BTS ! BTS! BTS!İsim kafamda defalarca yankılanırken. Televizyonda gördüğüm şu başarılı grup olmalıydılar.
"Şimdi gözlerini kapa ve oyunculuğunu sergile"
Ji Hyun'un yine bir şeytanlık peşinde olduğu belliydi ve bu sefillikten kurtulmak için bunu yapmam gerektiğini düşünerek.
Bir anda bayılma numarası yaptığımda
"Ölüyor!" diye bağırdı Ji hyun
"Ne ölmesi ne diyor bu!" diye bağırdı biri
"Nabzına bakın" diye bağırdı bir diğeri,gözlerim kapalı olunca isimlerini bilsem bile seslerden çok tanıyamıyordum
Ji Hyun elimi kaldırıp bıraktığında sertçe yere vurdu. İnlememi içimde tutup oyunculuğumu sergilemeye devam ederken
"Böyle bakıcak mısınız? arkadaşıma bir şey olursa sizi dava ederim" diye kükredi Ji hyun
"Soo Jung lütfen ölmeee!" diye başımda bağıran Sae Jin durumu hala çakamamıştı safım benim.
"Tamam hadi taşıyın" dedi menajer . Yedisi birden beni kaldırdığında keyfime diyecek yoktu. Arabaya bindiğimde başım birinin bacaklarının üzerindeydi
"Kızı neden benim üzerime attınız !" diye söylendi. Sanki ben ona meraklıymışım gibi.

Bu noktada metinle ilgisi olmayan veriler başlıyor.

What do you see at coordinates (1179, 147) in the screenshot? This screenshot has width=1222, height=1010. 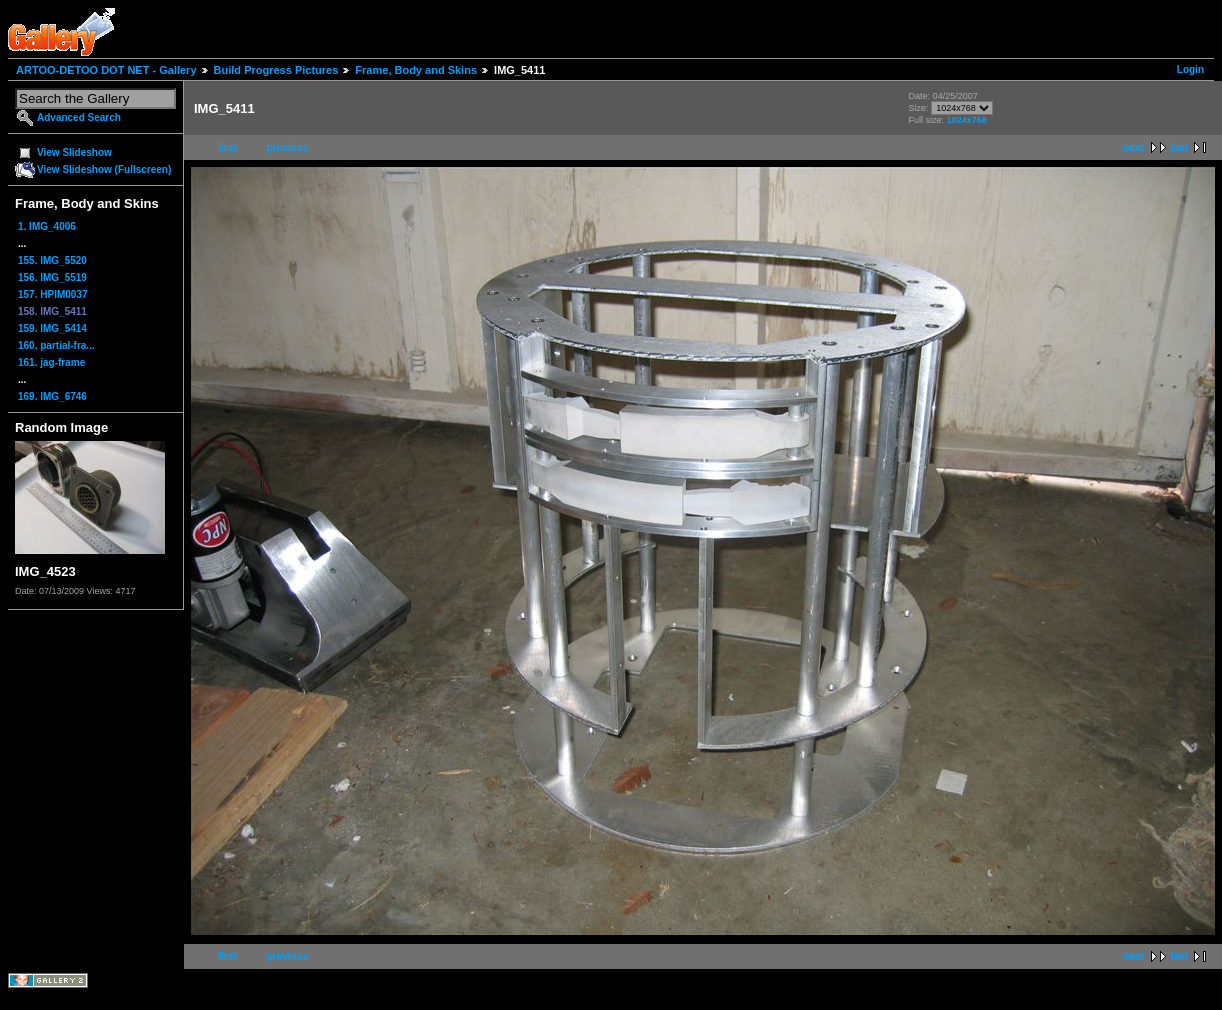 I see `last` at bounding box center [1179, 147].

"Hyung şuan önemli olan bu değil"
Akıllı çocuk ! Tebrik edeceğim daha sonra.
"Hadi gidelim artık" dedi karizmatik sesli bir diğer kişi
"Ya ben uyuyordum ya!"
"Yoongi simdi sırasımı uyumanın" diye söylendi o karizmatik ses yine.

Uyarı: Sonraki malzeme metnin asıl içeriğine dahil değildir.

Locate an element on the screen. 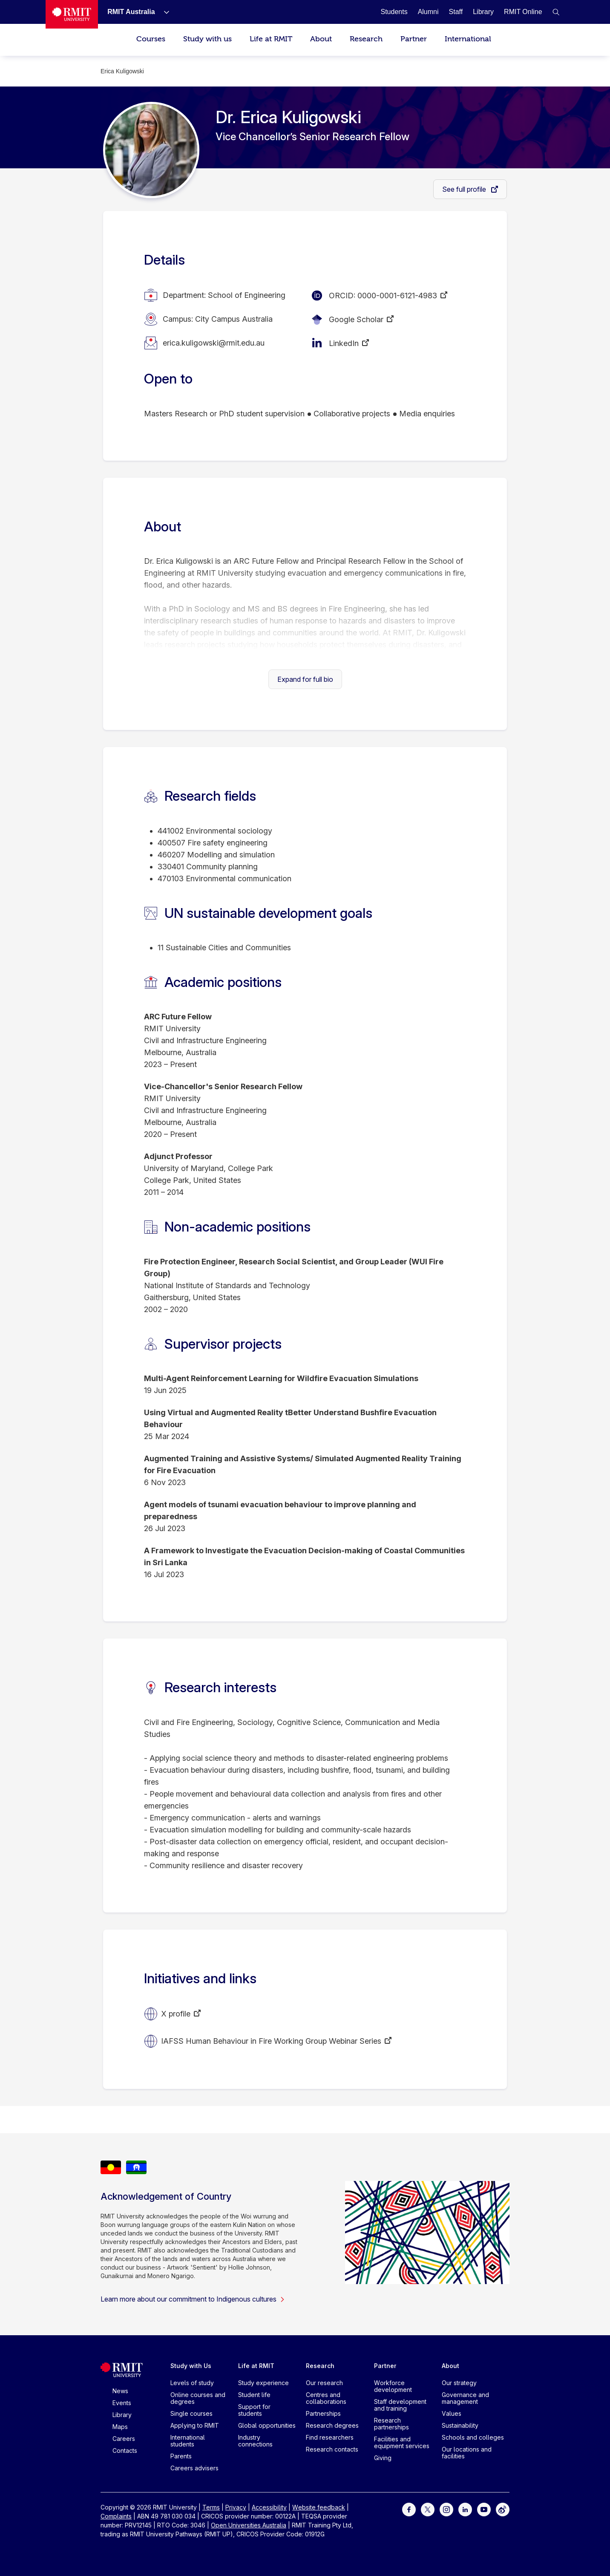 This screenshot has width=610, height=2576. [Royal Melbourne Institute of Technology University Logo] is located at coordinates (72, 14).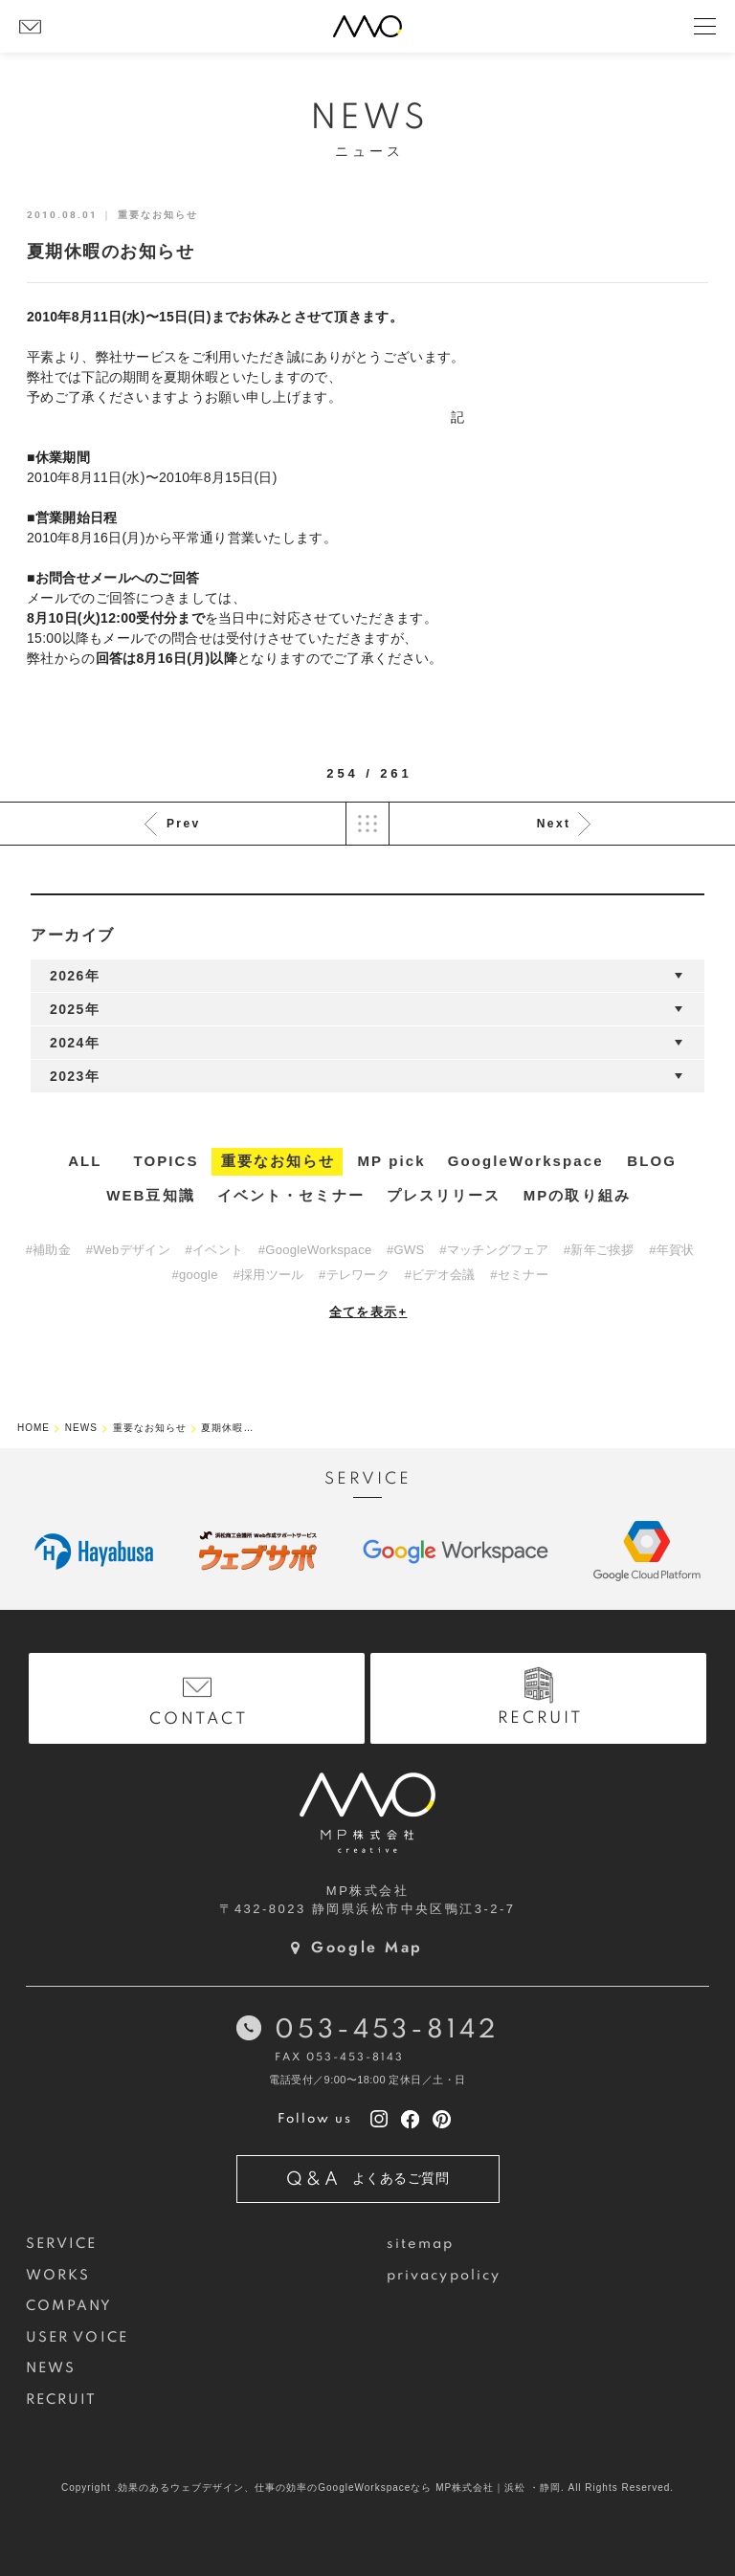 Image resolution: width=735 pixels, height=2576 pixels. I want to click on MPの取り組み, so click(577, 1195).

Uzunca bir süre kalabalık sesler eşliğinde nereye gittiğimizi bilmeden yolculuk yaparken araba durduğunda geldiğimizi anlamıştım. Kapının açılma sesi geldiğinde.
"Hadi hemen içeri taşıyın kimse görmeden" dedi menajer
"Şirketin haberi olmalı bu durumdan"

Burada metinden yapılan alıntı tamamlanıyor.